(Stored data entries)
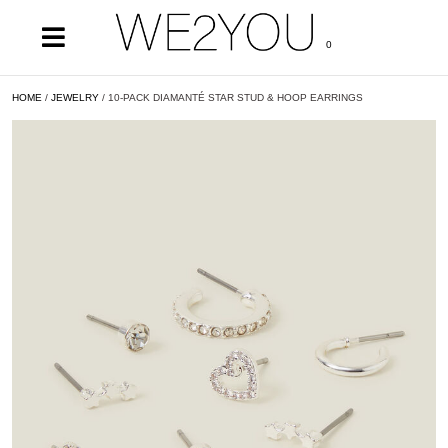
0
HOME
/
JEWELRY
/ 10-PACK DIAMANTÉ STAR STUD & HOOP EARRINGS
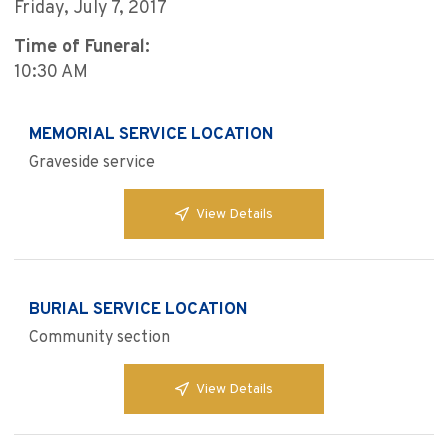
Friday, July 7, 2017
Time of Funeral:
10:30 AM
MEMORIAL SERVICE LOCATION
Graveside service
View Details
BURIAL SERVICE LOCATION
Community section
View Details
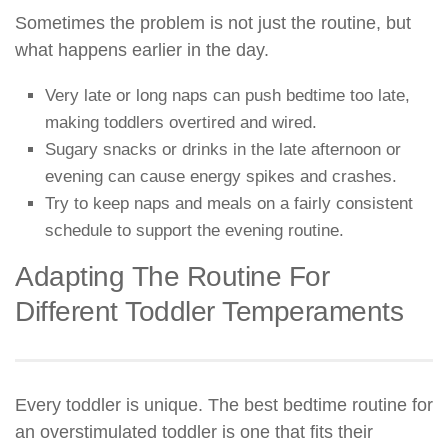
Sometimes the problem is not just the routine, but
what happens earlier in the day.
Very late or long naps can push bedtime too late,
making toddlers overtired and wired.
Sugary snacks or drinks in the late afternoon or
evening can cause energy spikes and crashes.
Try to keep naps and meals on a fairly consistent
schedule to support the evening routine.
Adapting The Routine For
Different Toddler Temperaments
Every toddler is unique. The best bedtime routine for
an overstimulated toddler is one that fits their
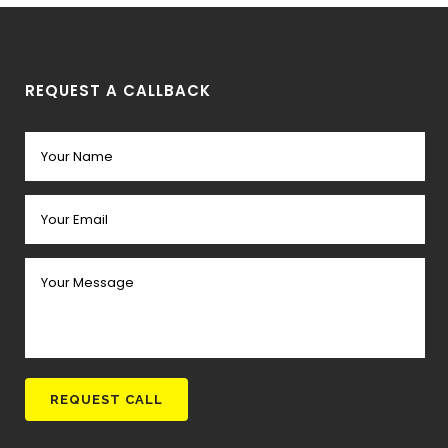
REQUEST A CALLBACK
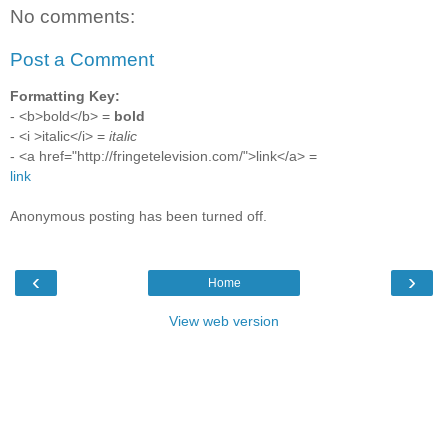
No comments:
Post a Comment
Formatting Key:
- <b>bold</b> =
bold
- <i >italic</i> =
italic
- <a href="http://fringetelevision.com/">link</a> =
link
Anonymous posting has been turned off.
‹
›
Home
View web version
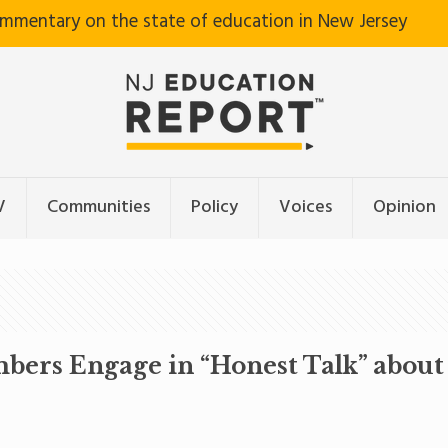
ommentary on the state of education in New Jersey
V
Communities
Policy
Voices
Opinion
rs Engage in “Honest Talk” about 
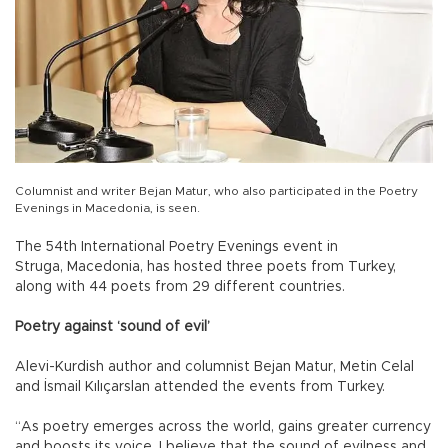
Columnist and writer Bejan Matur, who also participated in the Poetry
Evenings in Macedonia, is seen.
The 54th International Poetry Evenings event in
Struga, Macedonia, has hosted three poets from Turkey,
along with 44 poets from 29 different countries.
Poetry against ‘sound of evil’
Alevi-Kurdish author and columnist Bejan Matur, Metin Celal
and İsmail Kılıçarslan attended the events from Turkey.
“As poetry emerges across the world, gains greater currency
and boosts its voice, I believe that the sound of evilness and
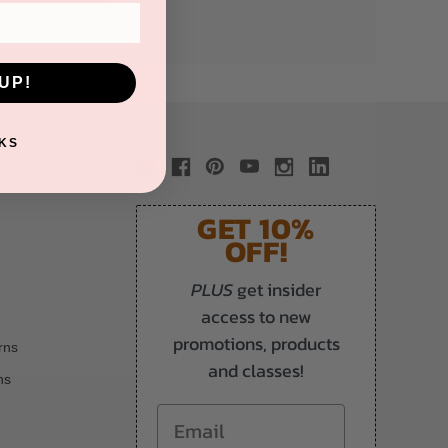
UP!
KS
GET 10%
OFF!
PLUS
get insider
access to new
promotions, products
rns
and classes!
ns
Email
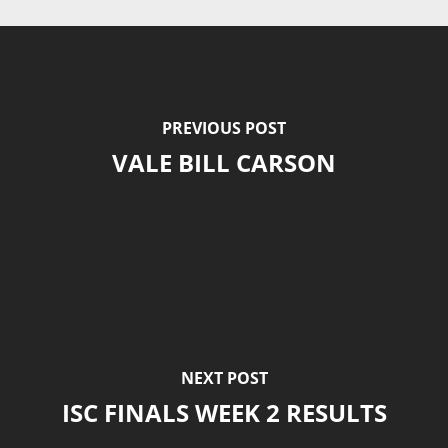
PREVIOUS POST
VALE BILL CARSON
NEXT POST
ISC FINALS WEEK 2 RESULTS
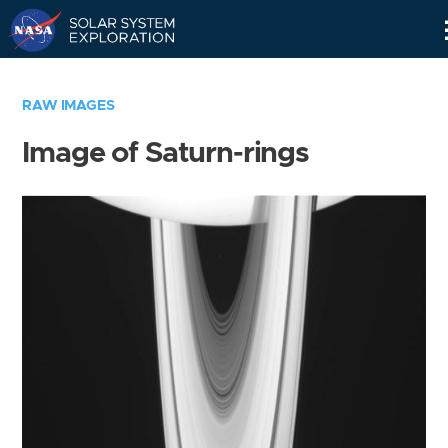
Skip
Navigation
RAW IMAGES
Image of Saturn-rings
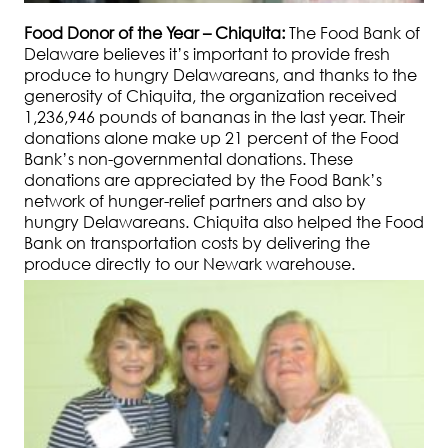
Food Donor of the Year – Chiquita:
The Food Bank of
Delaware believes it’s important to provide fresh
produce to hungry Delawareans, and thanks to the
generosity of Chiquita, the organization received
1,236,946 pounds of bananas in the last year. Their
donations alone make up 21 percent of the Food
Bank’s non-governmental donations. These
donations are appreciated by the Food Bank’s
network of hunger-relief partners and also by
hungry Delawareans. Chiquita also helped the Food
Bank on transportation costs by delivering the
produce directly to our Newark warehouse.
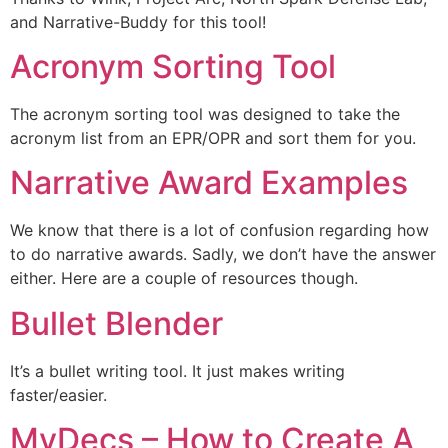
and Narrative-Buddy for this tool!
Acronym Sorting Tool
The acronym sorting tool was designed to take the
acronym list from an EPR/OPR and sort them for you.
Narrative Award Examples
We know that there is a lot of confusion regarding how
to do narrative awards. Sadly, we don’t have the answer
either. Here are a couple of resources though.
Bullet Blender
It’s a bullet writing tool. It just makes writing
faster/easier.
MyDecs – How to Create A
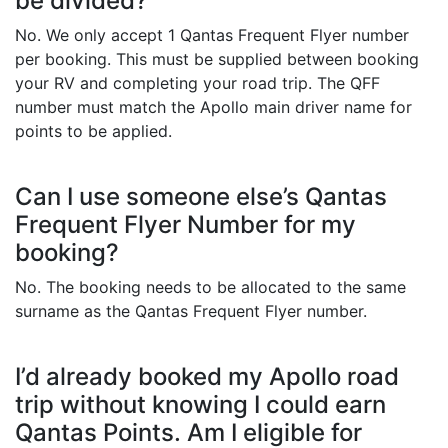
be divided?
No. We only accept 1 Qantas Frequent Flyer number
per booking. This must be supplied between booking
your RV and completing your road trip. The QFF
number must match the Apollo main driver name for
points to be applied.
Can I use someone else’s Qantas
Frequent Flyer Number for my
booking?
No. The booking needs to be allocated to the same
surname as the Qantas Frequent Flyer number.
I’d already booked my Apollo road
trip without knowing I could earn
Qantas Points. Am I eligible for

• _DESCRIPTION OF THE TASK_: In the records above, find the line with "an overstimulated toddler" and the line with "your RV and". Write out exactly those lines and every one between, with no pictures and no other lines.

• _RESULT OF THIS TASK_:
an overstimulated toddler is one that fits their
REQUEST A CALLBACK
No comments:
Post a Comment
Formatting Key:
- <b>bold</b> =
bold
- <i >italic</i> =
italic
- <a href="http://fringetelevision.com/">link</a> =
link
Anonymous posting has been turned off.
‹
›
Home
View web version
ommentary on the state of education in New Jersey
V
Communities
Policy
Voices
Opinion
rs Engage in “Honest Talk” about 
Columnist and writer Bejan Matur, who also participated in the Poetry
Evenings in Macedonia, is seen.
The 54th International Poetry Evenings event in
Struga, Macedonia, has hosted three poets from Turkey,
along with 44 poets from 29 different countries.
Poetry against ‘sound of evil’
Alevi-Kurdish author and columnist Bejan Matur, Metin Celal
and İsmail Kılıçarslan attended the events from Turkey.
“As poetry emerges across the world, gains greater currency
and boosts its voice, I believe that the sound of evilness and
UP!
KS
GET 10%
OFF!
PLUS
get insider
access to new
promotions, products
rns
and classes!
ns
Email
PREVIOUS POST
VALE BILL CARSON
NEXT POST
ISC FINALS WEEK 2 RESULTS
Skip
Navigation
RAW IMAGES
Image of Saturn-rings
Food Donor of the Year – Chiquita:
The Food Bank of
Delaware believes it’s important to provide fresh
produce to hungry Delawareans, and thanks to the
generosity of Chiquita, the organization received
1,236,946 pounds of bananas in the last year. Their
donations alone make up 21 percent of the Food
Bank’s non-governmental donations. These
donations are appreciated by the Food Bank’s
network of hunger-relief partners and also by
hungry Delawareans. Chiquita also helped the Food
Bank on transportation costs by delivering the
produce directly to our Newark warehouse.
and Narrative-Buddy for this tool!
Acronym Sorting Tool
The acronym sorting tool was designed to take the
acronym list from an EPR/OPR and sort them for you.
Narrative Award Examples
We know that there is a lot of confusion regarding how
to do narrative awards. Sadly, we don’t have the answer
either. Here are a couple of resources though.
Bullet Blender
It’s a bullet writing tool. It just makes writing
faster/easier.
MyDecs – How to Create A
be divided?
No. We only accept 1 Qantas Frequent Flyer number
per booking. This must be supplied between booking
your RV and completing your road trip. The QFF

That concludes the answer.